I believe the RabbitMQ management plugin is what you need, provides HTML user interface and HTML API.

The BQL plugin, which is now sadly unsupported by the Rabbits, used to be a nice command line interface, it is a shame it is no longer supported.


The RabbitMQ management plugin does provide an excellent command line interface. You download it along with its docs right from the management UI (/cli).

Btw, I'm using RabbitMQ, and I love it. My needs do not include high load or high availability though so I can't speak for that. So what's nice about it? AMQP (you automatically get lots of tools, docs, "expectations", etc), very friendly and active mailing lists, small & clean code base, small footprint, simple, active (more features are always being added).

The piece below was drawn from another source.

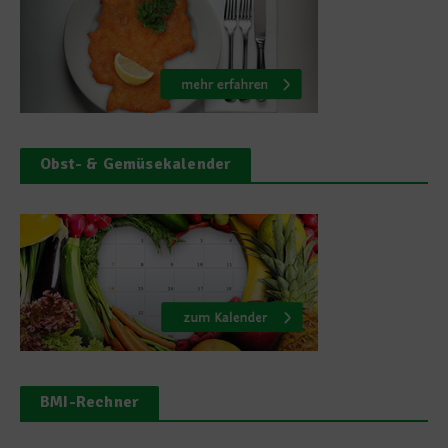
Obst- & Gemüsekalender
BMI-Rechner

What I don't like about RabbitMQ? While it's FLOSS inside out, its development isn't exactly a "community" work. For example, I can't report an issue, attach a patch, and receive a reviewer/committer feedback about it and possibly get it in. In fact, I can't even report an issue into their issue tracking system -- I just have the mailing list. That said, I believe they said they are going to fix that part "soon".

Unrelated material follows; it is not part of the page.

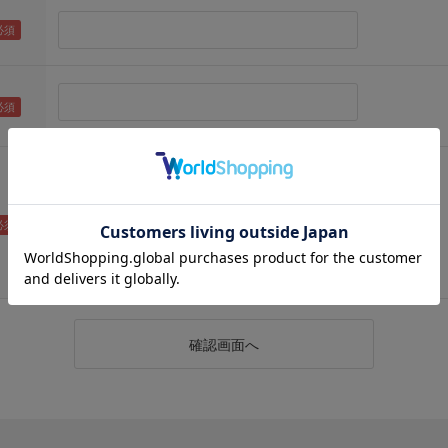
（メールアドレス確認のため再度入力をお願いします)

We have always accepted server patches via the mailing list: https://lists.rabbitmq.com/cgi-bin/mailman/listinfo/rabbitmq...

But it's true that the community has been much more involved in clients like Pika, for example.

And yes we are planning to open up the bug tracker.

A piece of advice for anyone doing an open source project - start with an open tracker, because opening up a previously closed tracker is a royal pain in the butt.


And while we don't use github internally, people can and do submit issues and pull requests there:

https://github.com/rabbitmq

(N.B. we need contributors to sign a contributor agreement.)

David (rabbiteer)


Tim, what do you think is cool about BQL that might be needed in the future?